Detection of chromosomal alteration after infusion of gene-edited allogeneic CAR T cells.

A chromosome 14 inversion was found in a patient who developed bone marrow aplasia following treatment with allogeneic chimeric antigen receptor (CAR) Tcells containing gene edits made with transcription activator-like effector nucleases (TALEN). TALEN editing sites were not involved at either breakpoint.

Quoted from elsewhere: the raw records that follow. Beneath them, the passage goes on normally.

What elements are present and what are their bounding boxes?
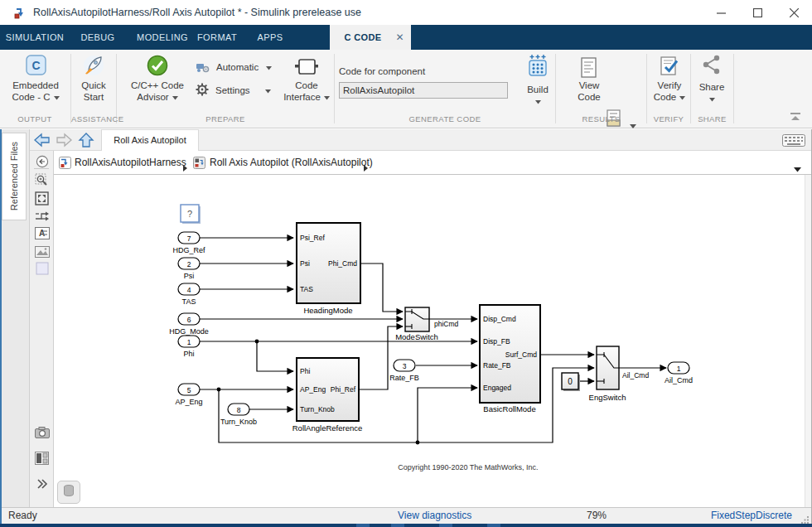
dropdown-caret-icon (709, 94, 715, 105)
block-diagram: ? 7 2 4 6 1 5 8 3 (54, 175, 805, 507)
port-name[interactable]: AP_Eng (175, 398, 202, 406)
dropdown-caret-icon (265, 85, 271, 95)
group-label-assistance: ASSISTANCE (71, 114, 116, 125)
view-code-button[interactable]: View Code (572, 50, 607, 111)
block-port-label: Phi (300, 367, 310, 375)
keyboard-shortcuts-icon[interactable] (782, 134, 805, 150)
camera-viewmark-icon[interactable] (34, 424, 50, 440)
tab-format[interactable]: FORMAT (189, 25, 245, 50)
embedded-code-icon: C (25, 54, 47, 80)
taskbar-blip (356, 524, 370, 527)
breadcrumb-current[interactable]: Roll Axis Autopilot (RollAxisAutopilot) (210, 151, 373, 175)
block-port-label: TAS (300, 285, 313, 293)
data-stack-icon (62, 484, 75, 500)
model-canvas[interactable]: ? 7 2 4 6 1 5 8 3 (54, 175, 805, 507)
tab-c-code[interactable]: C CODE ✕ (330, 25, 411, 50)
verify-code-button[interactable]: Verify Code (650, 50, 689, 111)
area-box-icon[interactable] (34, 260, 50, 276)
signal-label-ail-cmd[interactable]: Ail_Cmd (622, 371, 649, 380)
close-button[interactable] (776, 0, 812, 25)
embedded-code-button[interactable]: C Embedded Code - C (2, 50, 70, 111)
simulink-logo-icon (13, 6, 27, 23)
back-icon[interactable] (33, 133, 51, 151)
block-name[interactable]: EngSwitch (589, 393, 626, 402)
taskbar-blip (487, 524, 500, 527)
fit-to-view-icon[interactable] (34, 191, 50, 206)
more-tools-chevron-icon[interactable] (34, 476, 50, 491)
annotation-icon[interactable]: A (34, 225, 50, 241)
svg-text:C: C (31, 59, 40, 72)
signal-label-phicmd[interactable]: phiCmd (434, 320, 459, 328)
share-button[interactable]: Share (693, 50, 731, 111)
minimize-button[interactable] (703, 0, 739, 25)
tab-debug[interactable]: DEBUG (73, 25, 123, 50)
block-name[interactable]: BasicRollMode (483, 404, 535, 413)
breadcrumb-root[interactable]: RollAxisAutopilotHarness (75, 151, 186, 175)
code-interface-button[interactable]: Code Interface (280, 50, 333, 111)
hide-explorer-icon[interactable] (34, 153, 50, 169)
window-title: RollAxisAutopilotHarness/Roll Axis Autop… (33, 0, 361, 25)
port-name[interactable]: TAS (182, 297, 196, 306)
block-port-label: Psi (300, 259, 310, 268)
port-name[interactable]: Rate_FB (389, 374, 419, 382)
code-for-component-label: Code for component (339, 66, 425, 76)
branch-point (255, 340, 259, 344)
rocket-icon (82, 54, 105, 80)
referenced-files-tab[interactable]: Referenced Files (2, 133, 27, 220)
breadcrumb-separator-icon (364, 160, 369, 175)
solver-link[interactable]: FixedStepDiscrete (711, 508, 792, 525)
subsystem-icon (193, 157, 205, 172)
block-port-label: Surf_Cmd (505, 351, 538, 359)
route-lines-icon[interactable] (34, 208, 50, 224)
component-name-field[interactable] (339, 82, 508, 99)
dropdown-caret-icon (324, 92, 330, 104)
model-data-badge[interactable] (57, 481, 80, 504)
block-name[interactable]: HeadingMode (303, 306, 352, 315)
view-diagnostics-link[interactable]: View diagnostics (398, 508, 471, 525)
group-divider (733, 54, 734, 123)
block-name[interactable]: RollAngleReference (292, 423, 363, 433)
check-circle-icon (146, 54, 169, 80)
zoom-select-icon[interactable] (34, 172, 50, 188)
code-advisor-button[interactable]: C/C++ Code Advisor (121, 50, 194, 111)
settings-button[interactable]: Settings (196, 83, 271, 98)
quick-start-button[interactable]: Quick Start (73, 50, 114, 111)
image-icon[interactable] (34, 244, 50, 259)
window-left-border (0, 129, 2, 524)
breadcrumb-separator-icon (183, 160, 188, 175)
port-name[interactable]: Turn_Knob (220, 418, 257, 426)
block-name[interactable]: ModeSwitch (395, 332, 438, 341)
collapse-ribbon-icon[interactable] (789, 110, 802, 125)
zoom-level[interactable]: 79% (587, 508, 607, 525)
signal-branch[interactable] (257, 341, 293, 371)
block-port-label: Psi_Ref (300, 234, 325, 242)
port-name[interactable]: Psi (184, 272, 195, 280)
port-name[interactable]: HDG_Ref (172, 246, 205, 254)
document-tab[interactable]: Roll Axis Autopilot (101, 129, 199, 151)
statusbar: Ready View diagnostics 79% FixedStepDisc… (0, 507, 812, 524)
up-to-parent-icon[interactable] (78, 132, 94, 152)
tab-close-icon[interactable]: ✕ (396, 25, 404, 50)
gear-icon (196, 83, 209, 98)
signal-branch[interactable] (418, 388, 477, 442)
port-number: 5 (187, 386, 191, 394)
group-label-share: SHARE (691, 114, 733, 125)
block-port-label: Phi_Cmd (328, 259, 357, 268)
tab-simulation[interactable]: SIMULATION (5, 25, 65, 50)
subsystem-blocks-icon[interactable] (34, 450, 50, 466)
palette-divider (34, 168, 49, 169)
build-button[interactable]: Build (518, 50, 558, 111)
block-port-label: AP_Eng (300, 385, 326, 394)
maximize-button[interactable] (739, 0, 776, 25)
hardware-automatic-button[interactable]: Automatic (196, 60, 272, 75)
port-name[interactable]: Phi (183, 350, 194, 358)
port-name[interactable]: Ail_Cmd (665, 376, 693, 384)
tab-apps[interactable]: APPS (247, 25, 293, 50)
breadcrumb-dropdown-caret-icon[interactable] (794, 161, 801, 176)
port-name[interactable]: HDG_Mode (169, 327, 209, 336)
forward-icon[interactable] (55, 133, 73, 151)
tab-modeling[interactable]: MODELING (129, 25, 196, 50)
port-number: 2 (187, 260, 191, 268)
port-number: 1 (677, 365, 681, 373)
signal-line-phi-cmd[interactable] (360, 264, 403, 312)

Recombination signal sequences (RSSs) were found suggesting recombination-activating gene (RAG)-mediated activity. The inversion represented a dominant clone detected in the context of decreasing absolute CAR Tcell and overall lymphocyte counts. The inversion was not associated with clinical consequences and wasnot detected in the drug product administered to this patient or in any drug product used in this or other trials using the same manufacturing processes. Neither was the inversion detected in this patient at earlier time points or in any other patient enrolled in this or other trials treated with this or other product lots. This case illustrates that spontaneous, possibly RAG-mediated, recombination events unrelated to gene editing can occur in adoptive cell therapy studies, emphasizes the need for ruling out off-target gene editing sites, and illustrates that other processes, such as spontaneous V(D)J recombination, can lead to chromosomal alterations in infused cells independent of gene editing.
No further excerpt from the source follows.